In der Türkei sitzen zahlreiche Journalisten unter demselben Vorwurf in Haft, darunter mehrere Deutsche, wie auch der deutsch-türkische „Welt“ Korrespondent Deniz Yücel, der im Februar festgenommen worden war. 

„Ich befinde mich in einem Land, in dem Andersdenkende ihrer Freiheit beraubt werden.“

Live in der Sendung sprach Steffen Hallaschka mit Tolus Bruder Hüseyin und mit Ilkay Yücel, der Schwester von Deniz Yücel, über die Vorwürfe und das Vorgehen der Türkischen Polizei. Inzwischen sitzt Mesale Tolu seit 18 Tagen in der Türkei in Haft, eine Anklageschrift aber gäbe es nicht, so ihr Bruder Hüseyin Tolu. Dennoch sei seine Schwester zuversichtlich.

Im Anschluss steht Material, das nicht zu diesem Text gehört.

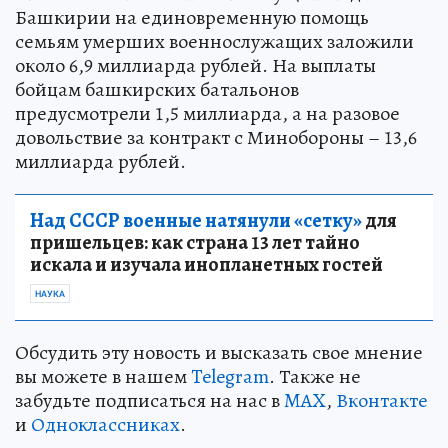
Башкирии на единовременную помощь
семьям умерших военнослужащих заложили
около 6,9 миллиарда рублей. На выплаты
бойцам башкирских батальонов
предусмотрели 1,5 миллиарда, а на разовое
довольствие за контракт с Минобороны – 13,6
миллиарда рублей.
Над СССР военные натянули «сетку»
для
пришельцев: как страна 13 лет тайно
искала и изучала инопланетных гостей
НАУКА
Обсудить эту новость и высказать свое мнение
вы можете в нашем
Telegram
. Также не
забудьте подписаться на нас в
MAX
,
Вконтакте
и
Одноклассниках
.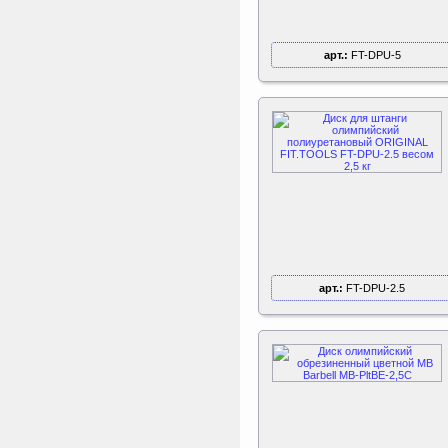
Kettler Swing
Дополнительные качели
для игрового комплекса
Play Tower
арт.:
FT-DPU-5
Sport Elite Каркас
батута 3,05м (Т-
коннектор)
Каркас батута Sport Elite
диаметром 3,05 метра
(10FT)
ертикаль Наклонная
лестница с площадкой
для горки
арт.:
FT-DPU-2.5
Наклонная лестница с
площадкой для горки к
ДСК Вертикаль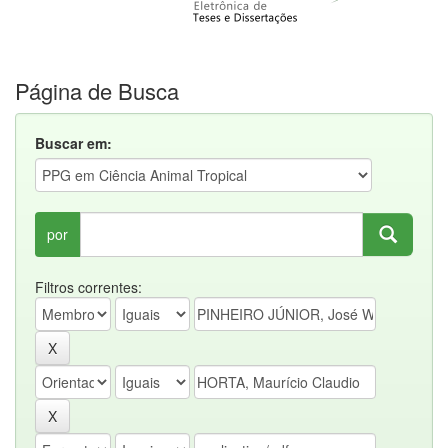
Página de Busca
Buscar em:
por
Filtros correntes:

In einem persönlichen Brief aus dem Gefängnis, den er während des Studiogesprächs verlas, bedankt sich Mesale Tolu bei allen, die sich für ihre Freiheit einsetzen und schreibt: Ich befinde mich in einem Land, in dem Andersdenkende ihrer Freiheit beraubt werden.“ Durch ihre Festnahme werde sie in ihrem „Kampf für Gleichberechtigung und Gerechtigkeit aber weiter bestätigt. Sie sei sich sicher, dass bald wieder sonnige Tage kommen werden.

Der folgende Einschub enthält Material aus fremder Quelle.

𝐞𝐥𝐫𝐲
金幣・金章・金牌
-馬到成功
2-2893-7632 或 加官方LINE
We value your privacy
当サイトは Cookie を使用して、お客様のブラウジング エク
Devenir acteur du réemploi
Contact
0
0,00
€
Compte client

„Meine Schwester wusste, dass etwas passieren würde, sie war darauf vorbereitet, dass sie verhaftet wird“, so Hüseyin Tolu, doch „mit dem Ausmaß, dass man nachts, vermummt, die Türe kaputt schlägt, hat meine Schwester nicht gerechnet.“

Der zweijährige Sohn von Mesale Tolu ist inzwischen bei seiner Mutter im Gefängnis. Der Junge sei jedoch immer noch verängstigt, denn: „Bei der Verhaftung seiner Mutter haben sie zu ihm gesagt: Wenn Du nicht ruhig bist, wirst Du auch verhaftet“, berichtet Hüseyin Tolu.